The Hails Release Their Debut Album 'What's Your Motive'


The Hails released their long-awaited debut album What’s Your Motive. In ten tracks, the Florida five-piece perfectly display their penchant for well-polished experimentation and all-consuming storytelling. The LP is an orbit of grief and reconciliation over growing pains, both individual and with each other – Stream.


Building their own DIY studio in Miami a couple of years back, the band curated their creative environment from installing the flooring to collecting furniture potluck style. Much of the album was written and recorded during consistent gatherings in this space, a surprising setting for the refined sonics of What’s Your Motive. Out of The Hails HQ their debut album was born, surely making enemies out of their retail neighbors.


Describing What’s Your Motive as an album born out of necessity for the band, their frontman Robbie Kingsley said, “We have very strong emotions towards each other. Sharing a common goal doesn’t mean that you always see eye to eye. There are days when we legitimately hate each other and there are other moments where we couldn’t imagine a life with anyone outside of the five of us. It’s a weird brotherhood that we’ve adopted. This is a key theme in telling the story of the record because we’ve gone over so many bumps in the road emotionally just to get here.”





What’s Your Motive is a progressively zooming-out view of what happens when you break the cycle of complacency, an album with a worldview that expands as you listen further. Beginning with the opening track “Caligula,” titled after the famously cruel Roman emperor, the enemy at hand is introduced – you. Naming himself Caligula by the end of the song, Kingsley sets up the question of why am I killing myself and still not happy? He notes, “It’s weird how you can almost work against yourself in a way that actually progresses you forward.”


Moving into the next few tracks, the focus grows outward from the self into examining romantic relationships. Bleeding yourself dry to hold onto a sense of familiarity isn’t enough to keep things together.
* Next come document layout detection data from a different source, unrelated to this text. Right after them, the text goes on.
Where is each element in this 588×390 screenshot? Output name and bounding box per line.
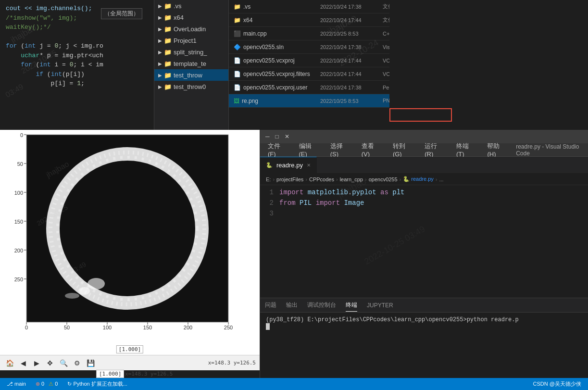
win-close[interactable]: ✕ bbox=[285, 133, 289, 140]
forward-button[interactable]: ▶ bbox=[31, 357, 42, 369]
expand-arrow: ▶ bbox=[158, 26, 162, 32]
tab-output[interactable]: 输出 bbox=[286, 299, 298, 311]
svg-text:0: 0 bbox=[25, 325, 28, 330]
breadcrumb-e: E: bbox=[266, 176, 271, 182]
file-row-sln[interactable]: 🔷opencv0255.sln 2022/10/24 17:38 Visual … bbox=[229, 40, 389, 54]
tree-item-label: template_te bbox=[174, 60, 206, 67]
line-number-1: 1 bbox=[260, 187, 279, 198]
tab-jupyter[interactable]: JUPYTER bbox=[367, 300, 393, 311]
tree-item-template[interactable]: ▶ 📁 template_te bbox=[154, 58, 228, 69]
menu-run[interactable]: 运行(R) bbox=[422, 141, 446, 159]
win-minus[interactable]: ─ bbox=[265, 133, 270, 140]
line-number-3: 3 bbox=[260, 208, 279, 219]
tree-item-test-throw0[interactable]: ▶ 📁 test_throw0 bbox=[154, 81, 228, 92]
menu-file[interactable]: 文件(F) bbox=[265, 141, 288, 159]
breadcrumb-sep-4: › bbox=[365, 176, 367, 182]
pan-button[interactable]: ✥ bbox=[44, 357, 56, 369]
file-name-text: re.png bbox=[242, 98, 258, 104]
file-row-maincpp[interactable]: ⬛main.cpp 2022/10/25 8:53 C++ Source 8 K… bbox=[229, 27, 389, 40]
svg-text:0: 0 bbox=[20, 132, 23, 138]
svg-text:200: 200 bbox=[184, 325, 192, 330]
tree-item-label: split_string_ bbox=[174, 49, 207, 56]
breadcrumb-opencv[interactable]: opencv0255 bbox=[369, 176, 398, 182]
folder-icon: 📁 bbox=[164, 14, 172, 21]
tree-item-label: x64 bbox=[174, 14, 184, 21]
folder-icon: 📁 bbox=[164, 37, 172, 44]
breadcrumb-bar: E: › projectFiles › CPPcodes › learn_cpp… bbox=[260, 174, 588, 185]
save-button[interactable]: 💾 bbox=[85, 357, 96, 369]
tree-item-overloading[interactable]: ▶ 📁 OverLoadin bbox=[154, 23, 228, 35]
mpl-coordinates: x=148.3 y=126.5 bbox=[125, 371, 173, 377]
expand-arrow: ▶ bbox=[158, 38, 162, 43]
tree-item-label: Project1 bbox=[174, 37, 197, 44]
sln-icon: 🔷 bbox=[234, 44, 241, 50]
menu-select[interactable]: 选择(S) bbox=[327, 141, 351, 159]
mpl-figure: 0 50 100 150 200 250 0 50 100 150 200 25… bbox=[0, 130, 260, 370]
tab-terminal[interactable]: 终端 bbox=[346, 299, 357, 312]
file-type: Visual Studio Sol... bbox=[383, 44, 389, 50]
file-type: Per-User Project... bbox=[383, 85, 389, 90]
tree-item-split[interactable]: ▶ 📁 split_string_ bbox=[154, 46, 228, 58]
tree-item-project1[interactable]: ▶ 📁 Project1 bbox=[154, 35, 228, 46]
breadcrumb-projectfiles[interactable]: projectFiles bbox=[276, 176, 303, 182]
file-name-text: main.cpp bbox=[243, 30, 267, 37]
menu-goto[interactable]: 转到(G) bbox=[390, 141, 414, 159]
menu-help[interactable]: 帮助(H) bbox=[484, 141, 508, 159]
file-row-x64[interactable]: 📁x64 2022/10/24 17:44 文件夹 bbox=[229, 13, 389, 27]
file-row-repng[interactable]: 🖼re.png 2022/10/25 8:53 PNG 文件 2 KB bbox=[229, 94, 389, 108]
status-left: ⎇ main ⊗ 0 ⚠ 0 ↻ Python 扩展正在加载... bbox=[5, 380, 129, 388]
breadcrumb-learncpp[interactable]: learn_cpp bbox=[340, 176, 363, 182]
tab-problems[interactable]: 问题 bbox=[265, 299, 276, 311]
file-row-user[interactable]: 📄opencv0255.vcxproj.user 2022/10/24 17:3… bbox=[229, 81, 389, 94]
tree-item-x64[interactable]: ▶ 📁 x64 bbox=[154, 12, 228, 23]
expand-arrow: ▶ bbox=[158, 73, 162, 78]
menu-bar: 文件(F) 编辑(E) 选择(S) 查看(V) 转到(G) 运行(R) 终端(T… bbox=[260, 143, 588, 157]
back-button[interactable]: ◀ bbox=[17, 357, 29, 369]
python-file-icon: 🐍 bbox=[266, 162, 273, 168]
source-control-btn[interactable]: ⎇ main bbox=[5, 381, 28, 387]
file-type: PNG 文件 bbox=[383, 97, 389, 104]
file-row-vcxproj[interactable]: 📄opencv0255.vcxproj 2022/10/24 17:44 VC+… bbox=[229, 54, 389, 67]
tab-readre[interactable]: 🐍 readre.py ✕ bbox=[260, 157, 317, 173]
home-button[interactable]: 🏠 bbox=[4, 357, 15, 369]
file-name-text: x64 bbox=[243, 17, 252, 24]
file-date: 2022/10/24 17:38 bbox=[320, 85, 383, 90]
tree-item-vs[interactable]: ▶ 📁 .vs bbox=[154, 0, 228, 12]
status-right: CSDN @吴天德少侠 bbox=[531, 380, 583, 388]
settings-button[interactable]: ⚙ bbox=[71, 357, 83, 369]
win-max[interactable]: □ bbox=[275, 133, 279, 140]
terminal-prompt: (py38_tf28) E:\projectFiles\CPPcodes\lea… bbox=[266, 316, 519, 323]
png-icon: 🖼 bbox=[234, 98, 239, 104]
menu-view[interactable]: 查看(V) bbox=[359, 141, 382, 159]
python-editor[interactable]: 1 import matplotlib.pyplot as plt 2 from… bbox=[260, 185, 588, 298]
matplotlib-panel: 0 50 100 150 200 250 0 50 100 150 200 25… bbox=[0, 130, 260, 370]
file-name-text: opencv0255.sln bbox=[243, 44, 284, 50]
menu-edit[interactable]: 编辑(E) bbox=[296, 141, 320, 159]
file-date: 2022/10/24 17:44 bbox=[320, 71, 383, 77]
tab-close-button[interactable]: ✕ bbox=[307, 163, 311, 168]
svg-text:50: 50 bbox=[17, 161, 23, 167]
error-indicator[interactable]: ⊗ 0 ⚠ 0 bbox=[34, 381, 60, 387]
tree-item-test-throw[interactable]: ▶ 📁 test_throw bbox=[154, 69, 228, 81]
tab-debug-console[interactable]: 调试控制台 bbox=[307, 299, 336, 311]
zoom-button[interactable]: 🔍 bbox=[58, 357, 69, 369]
global-scope-note: （全局范围） bbox=[101, 8, 142, 19]
warning-icon: ⚠ bbox=[49, 381, 53, 387]
file-date: 2022/10/24 17:38 bbox=[320, 44, 383, 50]
folder-icon: 📁 bbox=[164, 83, 172, 90]
menu-terminal[interactable]: 终端(T) bbox=[453, 141, 477, 159]
status-bar: ⎇ main ⊗ 0 ⚠ 0 ↻ Python 扩展正在加载... CSDN @… bbox=[0, 378, 588, 390]
terminal-panel: 问题 输出 调试控制台 终端 JUPYTER (py38_tf28) E:\pr… bbox=[260, 298, 588, 390]
terminal-tab-bar: 问题 输出 调试控制台 终端 JUPYTER bbox=[260, 298, 588, 313]
svg-text:150: 150 bbox=[14, 219, 23, 225]
code-line-3: 3 bbox=[260, 208, 588, 219]
file-row-vs[interactable]: 📁.vs 2022/10/24 17:38 文件夹 bbox=[229, 0, 389, 13]
breadcrumb-cppcodes[interactable]: CPPcodes bbox=[309, 176, 334, 182]
python-loading[interactable]: ↻ Python 扩展正在加载... bbox=[65, 380, 129, 388]
file-row-filters[interactable]: 📄opencv0255.vcxproj.filters 2022/10/24 1… bbox=[229, 67, 389, 81]
code-line-1: 1 import matplotlib.pyplot as plt bbox=[260, 187, 588, 198]
breadcrumb-ellipsis: ... bbox=[439, 176, 443, 182]
tree-item-label: test_throw0 bbox=[174, 83, 206, 90]
file-list: 📁.vs 2022/10/24 17:38 文件夹 📁x64 2022/10/2… bbox=[229, 0, 389, 130]
breadcrumb-file[interactable]: 🐍 readre.py bbox=[403, 176, 434, 182]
A major tone shift in the album takes place at the halfway point with “They Seem Wrong.” Sonically stripped down, especially in comparison to the stickiness of the previous track “When You Were Bored,” “They Seem Wrong” is an open wound of a song, a scab you can’t stop picking at. This crossroads in the album also marks a content shift from romantic relationships to friendships. Tenderly, the band documents the permanent misalignment you can feel when you don’t grow alongside people you once knew.
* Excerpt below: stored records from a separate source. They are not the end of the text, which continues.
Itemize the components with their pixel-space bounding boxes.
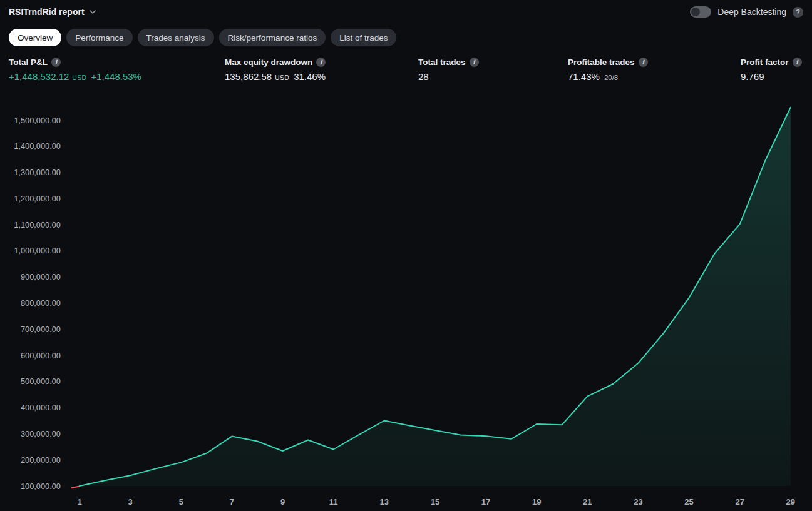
info-icon[interactable]: i — [639, 58, 648, 67]
tab-risk-performance-ratios[interactable]: Risk/performance ratios — [219, 29, 326, 46]
stat-total-trades: Total tradesi 28 — [418, 58, 479, 82]
stat-profitable-trades: Profitable tradesi 71.43%20/8 — [568, 58, 648, 82]
tab-list-of-trades[interactable]: List of trades — [331, 29, 396, 46]
deep-backtesting-label: Deep Backtesting — [717, 7, 786, 17]
stat-title: Total P&L — [9, 58, 48, 67]
y-axis-label: 500,000.00 — [21, 377, 61, 386]
stat-secondary: 20/8 — [604, 74, 618, 81]
x-axis-label: 17 — [481, 497, 490, 507]
y-axis-label: 200,000.00 — [21, 455, 61, 465]
x-axis-label: 1 — [77, 497, 81, 507]
x-axis-label: 27 — [735, 497, 744, 507]
report-title-dropdown[interactable]: RSITrndRid report — [9, 7, 96, 17]
deep-backtesting-toggle[interactable] — [690, 6, 711, 18]
info-icon[interactable]: i — [470, 58, 479, 67]
stat-value: +1,448,532.12 — [9, 71, 69, 82]
y-axis-label: 1,300,000.00 — [14, 168, 61, 177]
x-axis-label: 11 — [329, 497, 338, 507]
y-axis-label: 1,000,000.00 — [14, 246, 61, 255]
x-axis-label: 5 — [179, 497, 183, 507]
x-axis-label: 25 — [684, 497, 693, 507]
report-tabs: Overview Performance Trades analysis Ris… — [9, 29, 396, 46]
info-icon[interactable]: i — [316, 58, 326, 67]
stat-secondary: 31.46% — [294, 71, 326, 82]
y-axis-label: 400,000.00 — [21, 403, 61, 412]
x-axis-label: 7 — [230, 497, 234, 507]
y-axis-label: 1,500,000.00 — [14, 116, 61, 125]
x-axis-label: 19 — [532, 497, 541, 507]
stat-unit: USD — [72, 74, 86, 81]
toggle-knob — [691, 8, 700, 16]
topbar: RSITrndRid report Deep Backtesting ? — [0, 0, 812, 24]
y-axis-label: 600,000.00 — [21, 351, 61, 360]
help-icon[interactable]: ? — [793, 7, 803, 18]
x-axis-label: 21 — [583, 497, 592, 507]
equity-line-loss-segment — [72, 486, 80, 488]
x-axis-label: 29 — [786, 497, 795, 507]
y-axis-label: 300,000.00 — [21, 429, 61, 438]
stat-max-equity-drawdown: Max equity drawdowni 135,862.58USD31.46% — [225, 58, 326, 82]
stat-value: 135,862.58 — [225, 71, 272, 82]
stat-value: 28 — [418, 71, 429, 82]
tab-trades-analysis[interactable]: Trades analysis — [138, 29, 214, 46]
chevron-down-icon — [90, 10, 96, 14]
stat-total-pnl: Total P&Li +1,448,532.12USD+1,448.53% — [9, 58, 141, 82]
y-axis-label: 1,200,000.00 — [14, 194, 61, 203]
x-axis-label: 13 — [380, 497, 389, 507]
equity-area-fill — [80, 108, 791, 486]
tab-performance[interactable]: Performance — [66, 29, 132, 46]
x-axis-labels: 1357911131517192123252729 — [77, 497, 795, 507]
y-axis-label: 1,400,000.00 — [14, 141, 61, 151]
stat-unit: USD — [275, 74, 289, 81]
y-axis-labels: 1,500,000.001,400,000.001,300,000.001,20… — [14, 116, 61, 491]
info-icon[interactable]: i — [51, 58, 61, 67]
stat-title: Total trades — [418, 58, 466, 67]
y-axis-label: 900,000.00 — [21, 272, 61, 281]
x-axis-label: 15 — [431, 497, 439, 507]
y-axis-label: 700,000.00 — [21, 325, 61, 334]
report-title: RSITrndRid report — [9, 7, 85, 17]
stat-title: Profit factor — [741, 58, 789, 67]
summary-stats: Total P&Li +1,448,532.12USD+1,448.53% Ma… — [0, 58, 812, 90]
tab-overview[interactable]: Overview — [9, 29, 61, 46]
y-axis-label: 1,100,000.00 — [14, 220, 61, 230]
y-axis-label: 800,000.00 — [21, 298, 61, 308]
stat-title: Profitable trades — [568, 58, 635, 67]
stat-title: Max equity drawdown — [225, 58, 312, 67]
x-axis-label: 9 — [280, 497, 285, 507]
x-axis-label: 23 — [634, 497, 642, 507]
stat-value: 71.43% — [568, 71, 600, 82]
info-icon[interactable]: i — [793, 58, 802, 67]
stat-profit-factor: Profit factori 9.769 — [741, 58, 802, 82]
x-axis-label: 3 — [128, 497, 132, 507]
stat-secondary: +1,448.53% — [91, 71, 141, 82]
stat-value: 9.769 — [741, 71, 764, 82]
topbar-right: Deep Backtesting ? — [690, 6, 803, 18]
y-axis-label: 100,000.00 — [21, 482, 61, 491]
“It’s sad to think about, but you do outgrow people and they outgrow you too,” Kingsley laments.


The next portion of the album sees hints of personal progress, but the unseen leash of waiting for permission keeps yanking things back. Shedding more and more of what no longer serves the protagonist, this freeing lightness is reflected in the energy of this grouping of songs until we hit “Time Never Sat So Still.” A song that asks what you do after you’ve realized the things you’ve outgrown, this is the album’s eye of the storm; the calmness in calamity. All this leads to the album closer “In Moments.” Cinematic, sultry, and sonically massive, the album’s resolution is a point of clarity. Fleeting things can still be precious because you are the sum of all your parts, even the ones you give up over time.